Henk Shakison est le gardien de l’Académie Gerrit Rietveld. Dans le court documentaire 2Doc Short : Henk (mardi, NPO2) on le voit se promener comme un loubas sociable parmi les étudiants en art, pour éteindre les lumières, ou pour terminer amicalement une soirée bruyante dans l’auditorium. Homme doux, fou de ses enfants. Avec un sourire bon enfant, il laisse les jeunes documentaristes Sarah Blok et Lisa Konno l’habiller de créations excentriques et colorées. Il ne comprend pas très bien, mais bon, laissez ces filles partir.

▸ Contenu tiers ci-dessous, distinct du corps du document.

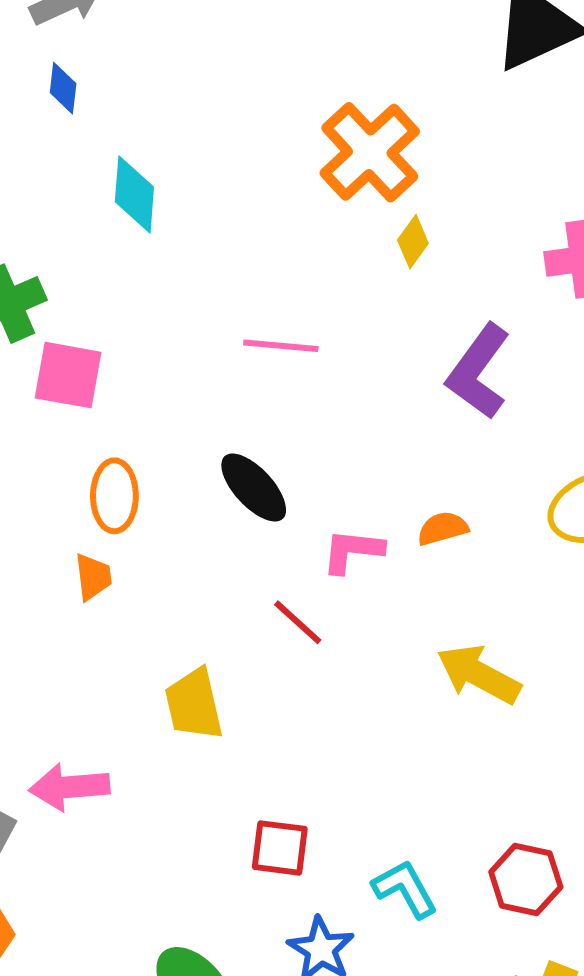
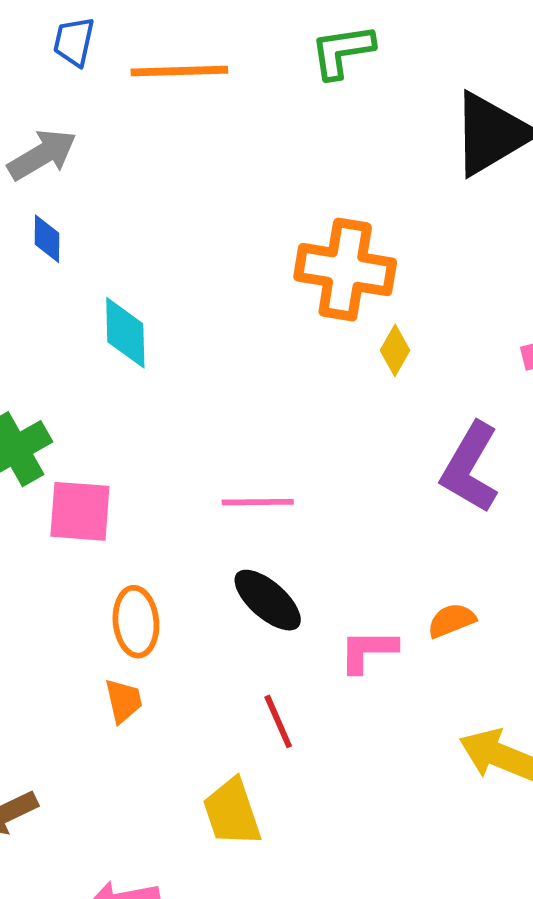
orange cross: (370, 152) -> (345, 270), turned -32
pink line: (281, 346) -> (258, 502), moved
red line: (298, 622) -> (278, 721), moved, turned 30

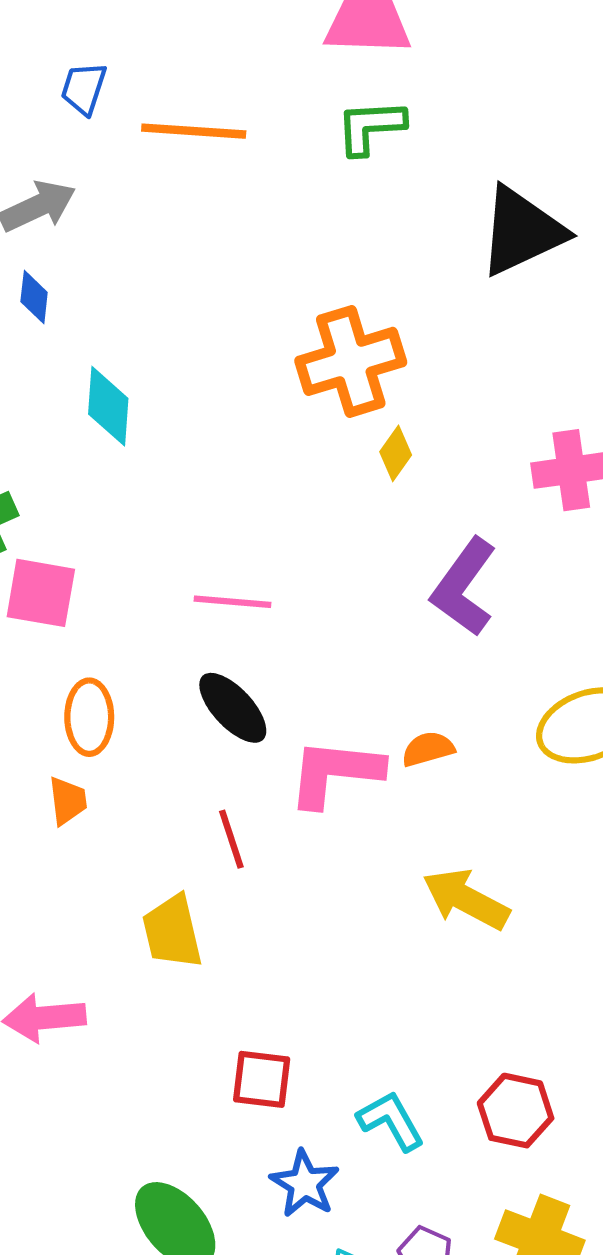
orange cross: (345, 270) -> (351, 361), turned -32
pink L-shape: (368, 651) -> (335, 773), size x1.5

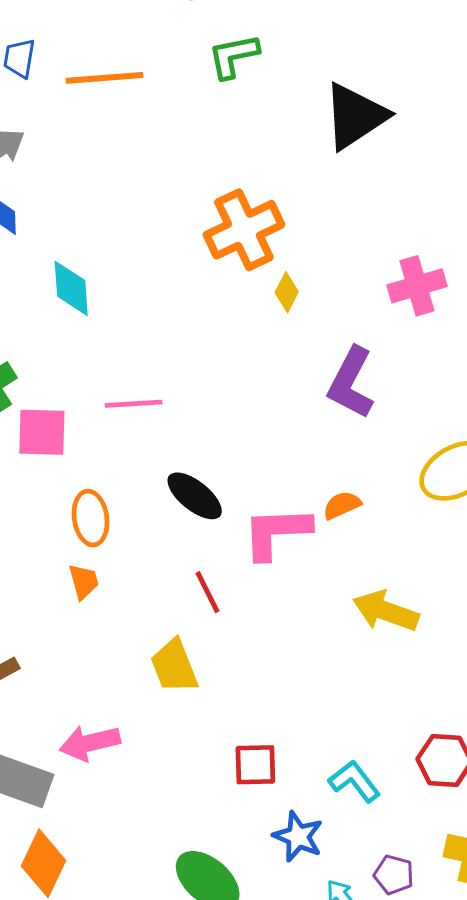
pink line: (232, 602) -> (134, 404), moved

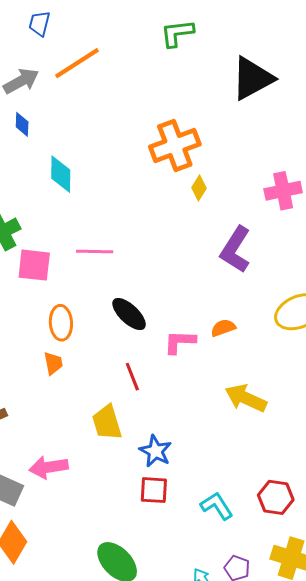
orange line: (104, 78) -> (77, 63), moved, turned -33
pink L-shape: (276, 532) -> (180, 342), size x0.7
blue star: (298, 836) -> (156, 451), moved

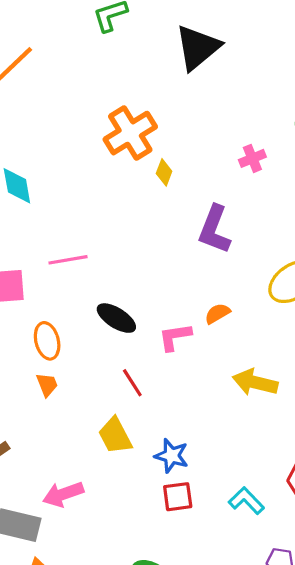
pink cross: (283, 191) -> (252, 158), size x0.7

Au départ, les téléspectateurs ne savent pas non plus pourquoi le concierge devrait être habillé de cette façon; au moins, cela donne au film une teinte agréable et artistique. Et nous sommes en école d’art, après tout. Mais quelque chose arrive à Shakison. Les femmes lui donnent une paire de patins à roulettes blancs et lui demandent de les monter dans l’école. Non, Shakison ne va vraiment pas faire ça. Pas devant les élèves. Il semble interloqué. Que se passe-t-il là-bas ?
Henk Shakison semble avoir eu une vie scénique riche, en tant que champion de roller, danseur, créateur de théâtre et bassiste du groupe hip-hop .nuClarity. Mais il n’a aucune assurance, il ne veut pas le montrer. Maintenant, il veut juste être le concierge, il veut être “sous-estimé”. C’est pourquoi il n’en parlera plus. Le fait qu’il ait été emmené du paradis surinamais aux Pays-Bas alors qu’il était petit, que son père l’ait battu, qu’il ait abandonné sa carrière de danseur pour son premier enfant – il ne veut pas trop s’y attarder.
Montrer tout ce que Shakison ne dit pas, c’est à cela que sert la couture imaginée par Lisa Konno. Elle décrit les antécédents de Shakison. Vous le voyez dans une telle création patiner à travers l’école sombre, alors que les élèves sont déjà rentrés chez eux. Un portrait affectueux sous une forme spéciale.
Dans l’entre-deux
L’acteur flamand Rashif El Kaoui raconte l’histoire de sa vie dans une représentation théâtrale. Pour L’heure du loup : je suis un bâtard (NPO2) il va faire quelque chose qu’il a reporté depuis des années : à la recherche de ses racines marocaines. El Kaoui a grandi dans une famille flamande. Il ne parle ni arabe ni berbère, n’est jamais allé au Maroc. Pourtant, il est traité comme un Marocain par le monde extérieur.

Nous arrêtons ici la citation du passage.